━━━━━ Data in this exercise ━━━━━

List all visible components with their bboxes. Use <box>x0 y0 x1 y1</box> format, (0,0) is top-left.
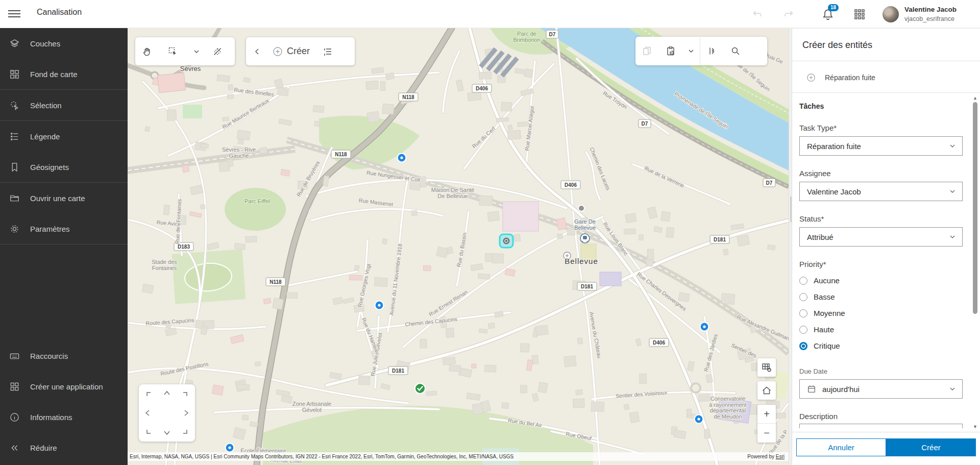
select-tool-dropdown-chevron[interactable] <box>187 37 206 65</box>
priority-option-basse[interactable]: Basse <box>799 292 963 301</box>
radio-unchecked-icon[interactable] <box>799 326 807 334</box>
sidebar-item-fond-de-carte[interactable]: Fond de carte <box>0 59 128 89</box>
rotate-bottom-right-icon <box>183 430 187 433</box>
sidebar-item-label: Ouvrir une carte <box>30 194 85 203</box>
priority-option-critique[interactable]: Critique <box>799 341 963 350</box>
sidebar-item-informations[interactable]: Informations <box>0 402 128 432</box>
table-options-button[interactable] <box>757 358 776 377</box>
sidebar-item-couches[interactable]: Couches <box>0 28 128 59</box>
sidebar-item-label: Fond de carte <box>30 70 78 79</box>
svg-text:D183: D183 <box>178 244 190 250</box>
map-tools-toolbar <box>135 37 235 65</box>
road-shield-D7: D7 <box>639 119 651 128</box>
app-grid-icon <box>9 381 20 392</box>
radio-unchecked-icon[interactable] <box>799 309 807 317</box>
sidebar-item-ouvrir-une-carte[interactable]: Ouvrir une carte <box>0 183 128 213</box>
feature-template-label: Réparation fuite <box>825 74 875 82</box>
paste-dropdown-chevron[interactable] <box>682 37 700 65</box>
status-label: Status* <box>799 214 963 223</box>
form-scroll-area: Tâches Task Type* Réparation fuite Assig… <box>792 92 980 432</box>
sidebar-item-raccourcis[interactable]: Raccourcis <box>0 340 128 371</box>
sidebar-item-cr-er-une-application[interactable]: Créer une application <box>0 371 128 402</box>
svg-text:N118: N118 <box>335 152 347 157</box>
powered-by-esri: Powered by Esri <box>747 454 785 459</box>
sidebar-item-g-osignets[interactable]: Géosignets <box>0 152 128 182</box>
esri-link[interactable]: Esri <box>776 454 785 459</box>
clear-selection-button[interactable] <box>206 37 229 65</box>
assignee-value: Valentine Jacob <box>807 187 949 196</box>
map-canvas[interactable]: N118N118N118D406D406D406D181D181D181D183… <box>128 28 789 465</box>
section-title: Tâches <box>799 102 963 110</box>
road-shield-D7: D7 <box>763 179 775 187</box>
sidebar-item-label: Créer une application <box>30 382 103 391</box>
undo-icon[interactable] <box>750 7 765 21</box>
sidebar-item-param-tres[interactable]: Paramètres <box>0 213 128 244</box>
radio-checked-icon[interactable] <box>799 342 807 350</box>
zoom-in-button[interactable]: + <box>757 405 776 424</box>
panel-resize-gutter[interactable] <box>789 28 792 465</box>
due-date-value: aujourd'hui <box>822 385 949 394</box>
radio-unchecked-icon[interactable] <box>799 293 807 301</box>
sidebar-item-label: Raccourcis <box>30 352 68 360</box>
scroll-down-arrow[interactable]: ▼ <box>973 425 977 429</box>
svg-text:D181: D181 <box>714 237 726 242</box>
task-type-select[interactable]: Réparation fuite <box>799 136 963 156</box>
scrollbar-thumb[interactable] <box>973 102 977 314</box>
description-input[interactable] <box>799 424 963 428</box>
cancel-button[interactable]: Annuler <box>796 438 886 456</box>
due-date-picker[interactable]: aujourd'hui <box>799 379 963 399</box>
priority-option-moyenne[interactable]: Moyenne <box>799 309 963 317</box>
panel-scrollbar[interactable]: ▲ ▼ <box>971 93 979 432</box>
map-label: Gare DeBellevue <box>574 218 596 231</box>
map-label: Sèvres <box>180 65 201 72</box>
feature-template-item[interactable]: Réparation fuite <box>792 61 980 94</box>
pan-tool-button[interactable] <box>135 37 159 65</box>
status-select[interactable]: Attribué <box>799 227 963 247</box>
sidebar-item-s-lection[interactable]: Sélection <box>0 90 128 120</box>
copy-icon[interactable] <box>635 37 659 65</box>
rotate-bottom-left-icon <box>147 430 151 433</box>
scroll-up-arrow[interactable]: ▲ <box>973 96 977 101</box>
hamburger-menu-icon[interactable] <box>8 8 20 19</box>
template-filter-icon[interactable] <box>315 37 340 65</box>
app-launcher-icon[interactable] <box>852 7 867 21</box>
back-chevron-button[interactable] <box>246 37 268 65</box>
map-navigation-pad[interactable] <box>139 384 195 442</box>
redo-icon[interactable] <box>781 7 796 21</box>
user-avatar[interactable] <box>883 6 899 22</box>
sidebar-item-l-gende[interactable]: Légende <box>0 121 128 152</box>
snapping-icon[interactable] <box>700 37 724 65</box>
rotate-top-right-icon <box>183 393 187 396</box>
create-toolbar: Créer <box>246 37 355 65</box>
home-button[interactable] <box>757 381 776 400</box>
svg-text:D406: D406 <box>565 182 577 188</box>
info-icon <box>9 412 20 423</box>
search-icon[interactable] <box>724 37 747 65</box>
paste-icon[interactable] <box>659 37 682 65</box>
map-label: Stade desFontaines <box>152 259 177 271</box>
priority-option-haute[interactable]: Haute <box>799 325 963 334</box>
priority-option-aucune[interactable]: Aucune <box>799 276 963 285</box>
create-button[interactable]: Créer <box>886 438 976 456</box>
svg-text:D406: D406 <box>476 86 488 91</box>
sidebar-item-label: Couches <box>30 39 60 48</box>
road-shield-N118: N118 <box>331 150 351 158</box>
zoom-control: + − <box>757 405 776 443</box>
assignee-select[interactable]: Valentine Jacob <box>799 182 963 201</box>
sidebar-item-r-duire[interactable]: Réduire <box>0 432 128 463</box>
create-feature-button[interactable]: Créer <box>268 46 315 57</box>
select-tool-button[interactable] <box>159 37 187 65</box>
zoom-out-button[interactable]: − <box>757 424 776 443</box>
radio-unchecked-icon[interactable] <box>799 277 807 285</box>
create-button-label: Créer <box>287 46 310 57</box>
due-date-label: Due Date <box>799 368 963 375</box>
panel-title: Créer des entités <box>792 29 980 51</box>
road-shield-D406: D406 <box>561 181 580 189</box>
feature-marker-blue <box>695 415 703 424</box>
pan-down-icon <box>164 431 169 434</box>
resize-handle[interactable] <box>791 197 791 222</box>
priority-label: Priority* <box>799 260 963 268</box>
bookmark-icon <box>9 162 20 173</box>
notifications-bell-icon[interactable]: 18 <box>821 7 835 21</box>
sidebar-item-label: Sélection <box>30 101 62 110</box>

━━━━━

Exercise directions:
Your job is to copy each entry exactly as written; the pictures do not go in.

Task answer:
List all visible components with their bboxes. Use <box>x0 y0 x1 y1</box> format, (0,0) is top-left.
select-tool-dropdown-chevron[interactable] <box>187 37 206 65</box>
priority-option-basse[interactable]: Basse <box>799 292 963 301</box>
radio-unchecked-icon[interactable] <box>799 326 807 334</box>
sidebar-item-fond-de-carte[interactable]: Fond de carte <box>0 59 128 89</box>
rotate-bottom-right-icon <box>183 430 187 433</box>
sidebar-item-label: Ouvrir une carte <box>30 194 85 203</box>
priority-option-critique[interactable]: Critique <box>799 341 963 350</box>
sidebar-item-informations[interactable]: Informations <box>0 402 128 432</box>
table-options-button[interactable] <box>757 358 776 377</box>
sidebar-item-couches[interactable]: Couches <box>0 28 128 59</box>
sidebar-item-label: Fond de carte <box>30 70 78 79</box>
svg-text:D183: D183 <box>178 244 190 250</box>
map-tools-toolbar <box>135 37 235 65</box>
road-shield-D7: D7 <box>639 119 651 128</box>
app-grid-icon <box>9 381 20 392</box>
radio-unchecked-icon[interactable] <box>799 309 807 317</box>
sidebar-item-ouvrir-une-carte[interactable]: Ouvrir une carte <box>0 183 128 213</box>
feature-template-label: Réparation fuite <box>825 74 875 82</box>
paste-dropdown-chevron[interactable] <box>682 37 700 65</box>
status-label: Status* <box>799 214 963 223</box>
form-scroll-area: Tâches Task Type* Réparation fuite Assig… <box>792 92 980 432</box>
sidebar-item-raccourcis[interactable]: Raccourcis <box>0 340 128 371</box>
sidebar-item-cr-er-une-application[interactable]: Créer une application <box>0 371 128 402</box>
svg-text:N118: N118 <box>335 152 347 157</box>
powered-by-esri: Powered by Esri <box>747 454 785 459</box>
sidebar-item-g-osignets[interactable]: Géosignets <box>0 152 128 182</box>
esri-link[interactable]: Esri <box>776 454 785 459</box>
clear-selection-button[interactable] <box>206 37 229 65</box>
assignee-value: Valentine Jacob <box>807 187 949 196</box>
map-canvas[interactable]: N118N118N118D406D406D406D181D181D181D183… <box>128 28 789 465</box>
section-title: Tâches <box>799 102 963 110</box>
road-shield-D7: D7 <box>763 179 775 187</box>
sidebar-item-label: Créer une application <box>30 382 103 391</box>
undo-icon[interactable] <box>750 7 765 21</box>
sidebar-item-param-tres[interactable]: Paramètres <box>0 213 128 244</box>
radio-checked-icon[interactable] <box>799 342 807 350</box>
zoom-in-button[interactable]: + <box>757 405 776 424</box>
panel-resize-gutter[interactable] <box>789 28 792 465</box>
due-date-value: aujourd'hui <box>822 385 949 394</box>
radio-unchecked-icon[interactable] <box>799 293 807 301</box>
sidebar-item-label: Raccourcis <box>30 352 68 360</box>
scroll-down-arrow[interactable]: ▼ <box>973 425 977 429</box>
svg-text:D181: D181 <box>714 237 726 242</box>
task-type-select[interactable]: Réparation fuite <box>799 136 963 156</box>
scrollbar-thumb[interactable] <box>973 102 977 314</box>
description-input[interactable] <box>799 424 963 428</box>
cancel-button[interactable]: Annuler <box>796 438 886 456</box>
due-date-picker[interactable]: aujourd'hui <box>799 379 963 399</box>
priority-option-moyenne[interactable]: Moyenne <box>799 309 963 317</box>
panel-scrollbar[interactable]: ▲ ▼ <box>971 93 979 432</box>
map-label: Gare DeBellevue <box>574 218 596 231</box>
map-label: Sèvres <box>180 65 201 72</box>
feature-template-item[interactable]: Réparation fuite <box>792 61 980 94</box>
pan-tool-button[interactable] <box>135 37 159 65</box>
status-select[interactable]: Attribué <box>799 227 963 247</box>
sidebar-item-s-lection[interactable]: Sélection <box>0 90 128 120</box>
copy-icon[interactable] <box>635 37 659 65</box>
rotate-bottom-left-icon <box>147 430 151 433</box>
scroll-up-arrow[interactable]: ▲ <box>973 96 977 101</box>
hamburger-menu-icon[interactable] <box>8 8 20 19</box>
template-filter-icon[interactable] <box>315 37 340 65</box>
app-launcher-icon[interactable] <box>852 7 867 21</box>
back-chevron-button[interactable] <box>246 37 268 65</box>
map-navigation-pad[interactable] <box>139 384 195 442</box>
redo-icon[interactable] <box>781 7 796 21</box>
user-avatar[interactable] <box>883 6 899 22</box>
sidebar-item-l-gende[interactable]: Légende <box>0 121 128 152</box>
snapping-icon[interactable] <box>700 37 724 65</box>
rotate-top-right-icon <box>183 393 187 396</box>
create-toolbar: Créer <box>246 37 355 65</box>
home-button[interactable] <box>757 381 776 400</box>
svg-text:D406: D406 <box>565 182 577 188</box>
info-icon <box>9 412 20 423</box>
search-icon[interactable] <box>724 37 747 65</box>
paste-icon[interactable] <box>659 37 682 65</box>
map-label: Stade desFontaines <box>152 259 177 271</box>
priority-option-haute[interactable]: Haute <box>799 325 963 334</box>
priority-option-aucune[interactable]: Aucune <box>799 276 963 285</box>
create-button[interactable]: Créer <box>886 438 976 456</box>
svg-text:D406: D406 <box>476 86 488 91</box>
sidebar-item-label: Couches <box>30 39 60 48</box>
road-shield-N118: N118 <box>331 150 351 158</box>
zoom-control: + − <box>757 405 776 443</box>
assignee-select[interactable]: Valentine Jacob <box>799 182 963 201</box>
sidebar-item-r-duire[interactable]: Réduire <box>0 432 128 463</box>
create-feature-button[interactable]: Créer <box>268 46 315 57</box>
select-tool-button[interactable] <box>159 37 187 65</box>
zoom-out-button[interactable]: − <box>757 424 776 443</box>
radio-unchecked-icon[interactable] <box>799 277 807 285</box>
create-button-label: Créer <box>287 46 310 57</box>
due-date-label: Due Date <box>799 368 963 375</box>
panel-title: Créer des entités <box>792 29 980 51</box>
road-shield-D406: D406 <box>561 181 580 189</box>
feature-marker-blue <box>695 415 703 424</box>
pan-down-icon <box>164 431 169 434</box>
resize-handle[interactable] <box>791 197 791 222</box>
priority-label: Priority* <box>799 260 963 268</box>
bookmark-icon <box>9 162 20 173</box>
notifications-bell-icon[interactable]: 18 <box>821 7 835 21</box>
sidebar-item-label: Sélection <box>30 101 62 110</box>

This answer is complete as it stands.